Specifically, with improved clinical documentation, the AHIMA says hospitals will naturally achieve improved outcomes data that will “assist in preparing the healthcare entity for a variety of future payment methodologies … and can provide a defense for regulatory compliance reviews, including the RAC initiative, zone program integrity contractors, and Medicaid integrity contractors program.”
The Bottom Line
It may seem odd to suggest that a visit from a RAC could ultimately improve hospital finances, especially when so many organizations are focused on that $1 billion overpayment figure from the demonstration project, but there are reasons to believe an audit can better position a facility for revenue improvement and retention.
“During the demonstration project, there were underpayments reported,” Golden says, adding that organizations that adopt solid RAC preparation programs will be better positioned to capture severity of illness going forward.
It comes down to responsibility, Cartwright says. “We can move forward with controlling that impact. That really drives our financial performance,” she explains. “It’s our responsibility to ensure those proper payments are made through a complete and accurately coded record.”
While refinements have been made to counteract the severe outcomes from the demonstration program, de la Barre suggests healthcare organizations should use RAC audits to prepare for what may be coming in the future, especially if their Medicare case mix is high. In other words, if an organization is seeing trends develop from current RAC audits, it may need to set aside cash for future paybacks as well as put controls in place to avoid future penalties.
RAC audits can also help an organization develop payer mix strategies. “It’s that delicate profit margin that may be out of balance,” de la Barre says, pointing out that Medicare barely covers cost. “It can eventually help you get the correct balance for all payers.”
She points to the Comprehensive Error Rate Testing (CERT) as a gauge. Developed by the CMS, CERT produces national, contractor-specific and service-specific paid claim error rates that de la Barre says can be used in combination with RAC trends to help a facility be better prepared.
Specifically, she notes the error rates were as high as 9.4% in 2000, equating to approximately $16.4 billion, but dropped to 3.6% in 2008. In 2009, though, the error rates jumped to 7.8%, including 5.5% for inpatient care.

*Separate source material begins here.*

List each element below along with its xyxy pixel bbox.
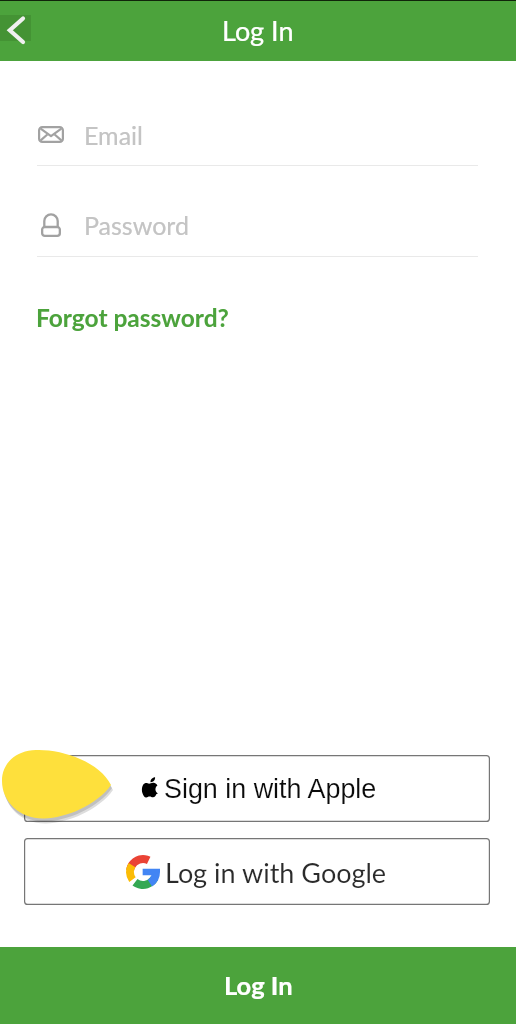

“Medicare believes there is that much opportunity to pull payments back for just the year 2009,” she says, pointing out that hospitals can use RAC now to be equipped for what may be coming over the next few years. “If you take a look at your revenues for 2009 and take 5.5%—that would be your revenues at risk.”
Improved Systems and Workflow
It’s about getting everyone on the same page and identifying ownership—an area that may have been lacking in some institutions in the past in pulling HIM, financial, and clinical departments together.
“RAC audits bring about better training and integration of coders, HIM, and financial. It has pushed process improvement,” Golden says. “It’s bringing them together around a common cause and generating a better understanding of compliance.”
RAC audits are also pushing coders more into the spotlight. “I think the role of coders is being elevated every day,” Golden says, adding that organizations have struggled with how to track the auditing process and whom to make responsible. “It has brought them more into the mainstream.”
— Selena Chavis is a Florida-based freelance journalist whose writing appears regularly in various trade and consumer publications.